Gabriel apenas concordou com a afirmação, aceitando a brincadeira e
continuando o assunto:
- Bom, eu não tenho problemas quanto a horários ou locais, então acho que
cumpro todos requisitos da vaga. Só preciso saber se a vaga ainda está, realmente, de
pé. – falava seguro de si.
- Claro, rapaz, claro! – exclamou o editor, ainda incomodado com as roupas
molhadas, que agora retirara o casaco e o deixara secando ao lado. – Quanto ao
pagamento, bem...esta é uma seção secundário do jornal, então não espere ganhar muito.
Gabriel, na verdade, já esperava por isso. Era óbvio que, mesmo em um jornal
de fama sensacionalista, uma seção no mínimo paranóica como aquela deveria ser
deixada em segundo plano. Questionou o valor certo, e recebeu a resposta sem rodeios.
É o bastante para eu me sustentar.
Era mesmo o bastante, embora não fosse muito.

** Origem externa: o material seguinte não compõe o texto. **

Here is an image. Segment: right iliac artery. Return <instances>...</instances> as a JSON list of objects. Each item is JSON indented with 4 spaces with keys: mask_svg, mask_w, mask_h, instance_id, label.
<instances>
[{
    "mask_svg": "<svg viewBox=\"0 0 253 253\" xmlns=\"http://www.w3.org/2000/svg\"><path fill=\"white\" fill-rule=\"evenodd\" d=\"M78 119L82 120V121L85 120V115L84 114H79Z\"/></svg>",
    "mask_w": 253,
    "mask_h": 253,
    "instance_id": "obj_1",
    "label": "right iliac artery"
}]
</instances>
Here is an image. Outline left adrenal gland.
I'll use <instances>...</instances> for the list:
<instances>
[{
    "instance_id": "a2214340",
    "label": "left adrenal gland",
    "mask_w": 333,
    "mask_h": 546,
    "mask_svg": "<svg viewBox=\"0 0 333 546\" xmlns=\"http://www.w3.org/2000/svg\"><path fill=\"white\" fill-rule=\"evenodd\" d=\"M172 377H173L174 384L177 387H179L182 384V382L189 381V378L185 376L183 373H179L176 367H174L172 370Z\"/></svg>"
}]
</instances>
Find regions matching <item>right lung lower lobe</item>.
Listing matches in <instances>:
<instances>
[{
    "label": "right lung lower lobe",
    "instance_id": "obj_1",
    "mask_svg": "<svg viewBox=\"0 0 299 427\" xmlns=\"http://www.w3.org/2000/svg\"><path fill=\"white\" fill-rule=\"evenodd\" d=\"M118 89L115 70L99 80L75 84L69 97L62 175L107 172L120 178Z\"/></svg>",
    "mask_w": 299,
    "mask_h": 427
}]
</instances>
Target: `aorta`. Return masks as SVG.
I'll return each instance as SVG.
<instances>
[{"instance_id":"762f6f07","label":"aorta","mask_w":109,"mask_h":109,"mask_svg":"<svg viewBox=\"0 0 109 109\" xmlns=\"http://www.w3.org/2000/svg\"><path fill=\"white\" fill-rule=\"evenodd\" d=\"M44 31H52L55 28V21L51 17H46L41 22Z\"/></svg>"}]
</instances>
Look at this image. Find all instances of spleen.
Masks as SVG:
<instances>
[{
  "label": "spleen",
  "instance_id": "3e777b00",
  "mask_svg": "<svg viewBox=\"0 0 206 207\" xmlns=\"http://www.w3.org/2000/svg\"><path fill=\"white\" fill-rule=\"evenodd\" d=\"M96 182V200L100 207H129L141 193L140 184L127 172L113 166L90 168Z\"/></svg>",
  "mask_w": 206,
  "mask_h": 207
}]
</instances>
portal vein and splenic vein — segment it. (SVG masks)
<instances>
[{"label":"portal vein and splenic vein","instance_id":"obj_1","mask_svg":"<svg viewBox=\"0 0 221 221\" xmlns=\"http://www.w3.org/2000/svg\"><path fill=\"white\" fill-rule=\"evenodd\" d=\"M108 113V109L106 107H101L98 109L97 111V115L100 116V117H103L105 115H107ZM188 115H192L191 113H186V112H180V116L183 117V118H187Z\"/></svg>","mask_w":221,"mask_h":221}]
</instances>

- Olá, vão querer algo? – era a garçonete, oferecendo seus serviços,
educadamente.
- Dois cafés, por favor. – o editor chefe pediu pelos dois, e iniciou um discurso
rápido e direto, sobre o novo caso em que colocaria St.John.
6
O discurso que discorreu, no entanto, era praticamente de total conhecimento do
agora jornalista. Tratava-se do caso do farol Soethe. O mesmo caso que levou a
demissão do antigo funcionário. Mais tarde, no meio da conversa, Brêmem revelou que
a demissão ocorreu porque o rapaz exigia um aumento devido aos possíveis riscos
daquele tipo de investigação. Absurdo para o editor, logicamente.

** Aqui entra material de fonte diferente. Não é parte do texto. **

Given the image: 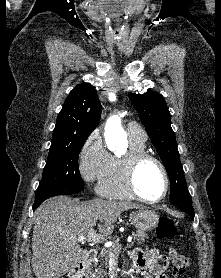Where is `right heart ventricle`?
<instances>
[{
	"label": "right heart ventricle",
	"mask_w": 221,
	"mask_h": 278,
	"mask_svg": "<svg viewBox=\"0 0 221 278\" xmlns=\"http://www.w3.org/2000/svg\"><path fill=\"white\" fill-rule=\"evenodd\" d=\"M145 141L146 140H139L130 137L129 151H145ZM98 190L102 195L113 199L133 198L126 189L122 179L120 157L111 155V165L106 175L99 182Z\"/></svg>",
	"instance_id": "obj_1"
}]
</instances>
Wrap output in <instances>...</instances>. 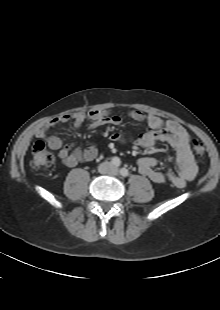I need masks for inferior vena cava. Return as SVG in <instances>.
I'll return each instance as SVG.
<instances>
[{
  "mask_svg": "<svg viewBox=\"0 0 220 310\" xmlns=\"http://www.w3.org/2000/svg\"><path fill=\"white\" fill-rule=\"evenodd\" d=\"M107 165L106 163L101 164V166Z\"/></svg>",
  "mask_w": 220,
  "mask_h": 310,
  "instance_id": "obj_1",
  "label": "inferior vena cava"
}]
</instances>
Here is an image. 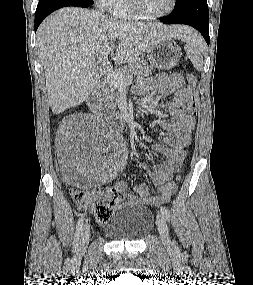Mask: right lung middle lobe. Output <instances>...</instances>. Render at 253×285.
<instances>
[{"instance_id":"right-lung-middle-lobe-1","label":"right lung middle lobe","mask_w":253,"mask_h":285,"mask_svg":"<svg viewBox=\"0 0 253 285\" xmlns=\"http://www.w3.org/2000/svg\"><path fill=\"white\" fill-rule=\"evenodd\" d=\"M41 1V0H39ZM64 1H75V2H81V3H87V4H93V0H64Z\"/></svg>"}]
</instances>
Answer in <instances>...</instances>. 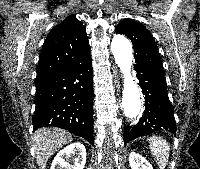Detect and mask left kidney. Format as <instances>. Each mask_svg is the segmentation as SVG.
Listing matches in <instances>:
<instances>
[{"instance_id": "1", "label": "left kidney", "mask_w": 200, "mask_h": 169, "mask_svg": "<svg viewBox=\"0 0 200 169\" xmlns=\"http://www.w3.org/2000/svg\"><path fill=\"white\" fill-rule=\"evenodd\" d=\"M131 169H153L152 165L140 154L131 152L129 155Z\"/></svg>"}]
</instances>
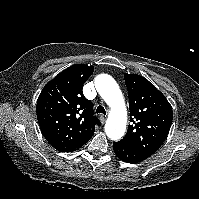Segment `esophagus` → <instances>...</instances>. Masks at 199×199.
Returning a JSON list of instances; mask_svg holds the SVG:
<instances>
[{
  "instance_id": "34e87169",
  "label": "esophagus",
  "mask_w": 199,
  "mask_h": 199,
  "mask_svg": "<svg viewBox=\"0 0 199 199\" xmlns=\"http://www.w3.org/2000/svg\"><path fill=\"white\" fill-rule=\"evenodd\" d=\"M100 121H101L102 124H104L105 121H106V117L103 116V115H101V116H100Z\"/></svg>"
}]
</instances>
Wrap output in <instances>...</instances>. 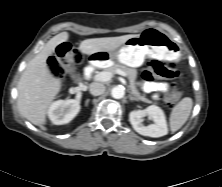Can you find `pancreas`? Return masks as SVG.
I'll use <instances>...</instances> for the list:
<instances>
[{
  "label": "pancreas",
  "instance_id": "obj_1",
  "mask_svg": "<svg viewBox=\"0 0 222 187\" xmlns=\"http://www.w3.org/2000/svg\"><path fill=\"white\" fill-rule=\"evenodd\" d=\"M117 70H122L126 73V76L128 77L129 82H130V88H131L132 94L138 100H141L146 103H152V101H150L147 98H145L144 96H142L140 94V92L138 91V89L136 88V85H135V80L137 77V70L136 69L129 68V67H126L121 64H114L106 69L107 72H110L112 74H115Z\"/></svg>",
  "mask_w": 222,
  "mask_h": 187
}]
</instances>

Após alguns minutos de conversa, o editor havia recapitulado tudo que tinha
adquirido dos fatos com as reportagens lidas: A jovem, Olivia, fugiu da casa de abrigo
onde residia sem ninguém dar-se conta, rumou para o farol abandonado, provável local
de encontro dos jovens fujões, e ali encontrou seu triste destino. Sem testemunhas, sem
pistas efetivas. Assim como havia lido anteriormente.
-Certo, então continuarei de onde o antigo jornalista parou? – meio que afirmou
St.John, mas esperou uma confirmação.
- Exato. Antes de tudo pegue isto. É um cartão de identificação do jornal. Não
tem sua foto ainda, mas é provisório.
E aí está minha coleira.
Gabriel recebeu o cartão, e fazendo uso do cordão ao qual estava afixado, o
colocou em seu pescoço, escondendo-o sobre a camiseta, onde agora dividiria espaço
com os três pingentes que o jovem sempre usara desde que os recebera: um em formato
de triângulo, outro em um formato que ligeiramente lembrava uma corrente de
formações militares, e por último, uma cruz cristã com uma oração delicadamente
inscrita em auto-relevo. Todos parte de sua herança.